DIRECTIONS: Leaving out every picture, copy the lines of the material below exactly, from the line containing "Еще из этой серии" through the line containing "dalam Panggilan Telepon".

EXCERPTED DATA:
◆ ◆ ◆ ◆

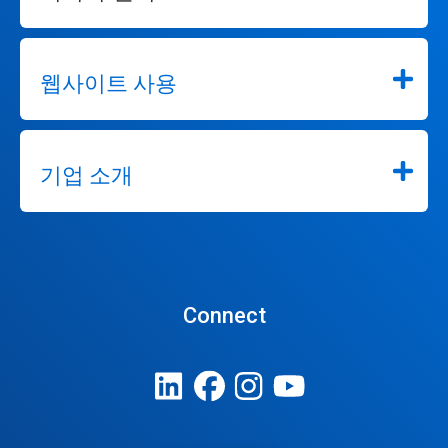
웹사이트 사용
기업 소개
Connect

◆ ◆ ◆ ◆

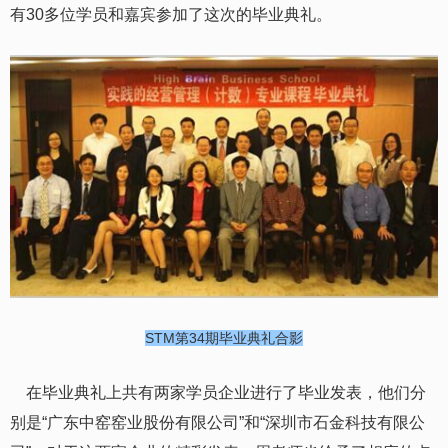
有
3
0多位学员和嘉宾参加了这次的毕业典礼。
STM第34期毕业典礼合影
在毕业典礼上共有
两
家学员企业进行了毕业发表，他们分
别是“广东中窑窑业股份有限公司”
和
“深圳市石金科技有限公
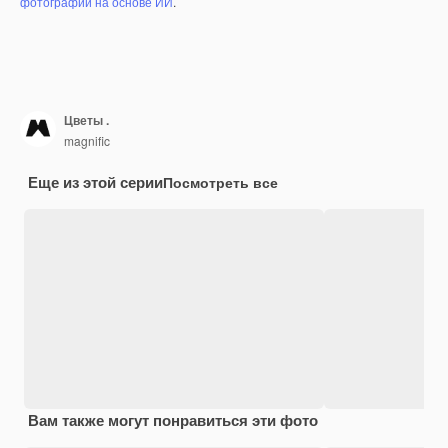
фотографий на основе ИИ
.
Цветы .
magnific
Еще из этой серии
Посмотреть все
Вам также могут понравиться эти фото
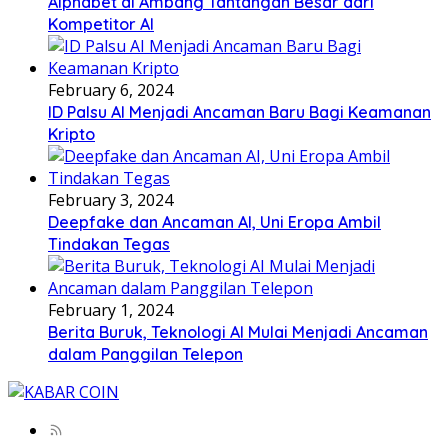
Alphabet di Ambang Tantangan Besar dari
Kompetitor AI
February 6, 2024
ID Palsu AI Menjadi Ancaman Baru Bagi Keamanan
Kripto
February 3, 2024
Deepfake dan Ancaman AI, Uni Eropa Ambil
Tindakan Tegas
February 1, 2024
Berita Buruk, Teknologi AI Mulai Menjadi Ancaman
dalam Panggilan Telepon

◆ ◆ ◆ ◆

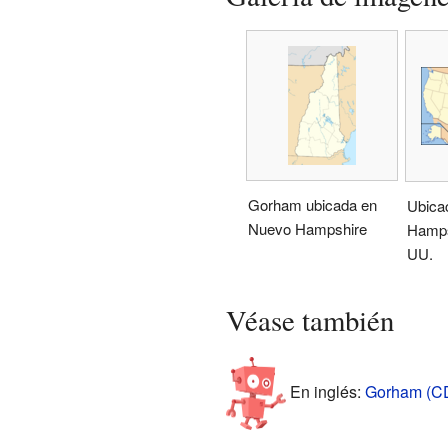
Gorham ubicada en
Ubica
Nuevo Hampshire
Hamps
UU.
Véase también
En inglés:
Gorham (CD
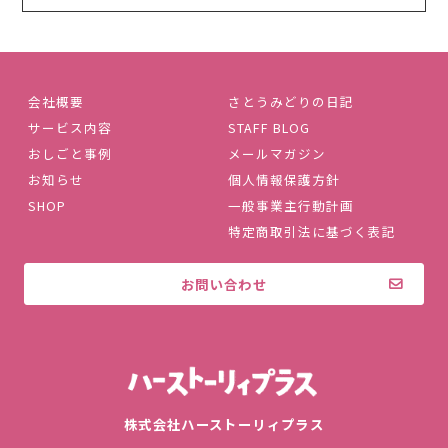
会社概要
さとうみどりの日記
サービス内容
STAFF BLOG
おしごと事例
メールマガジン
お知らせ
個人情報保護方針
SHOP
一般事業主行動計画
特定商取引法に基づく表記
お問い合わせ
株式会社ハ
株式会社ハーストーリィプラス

◆ ◆ ◆ ◆

SOLVED PROBLEM:
Еще из этой серии
Посмотреть все
Вам также могут понравиться эти фото
Alphabet di Ambang Tantangan Besar dari
Kompetitor AI
February 6, 2024
ID Palsu AI Menjadi Ancaman Baru Bagi Keamanan
Kripto
February 3, 2024
Deepfake dan Ancaman AI, Uni Eropa Ambil
Tindakan Tegas
February 1, 2024
Berita Buruk, Teknologi AI Mulai Menjadi Ancaman
dalam Panggilan Telepon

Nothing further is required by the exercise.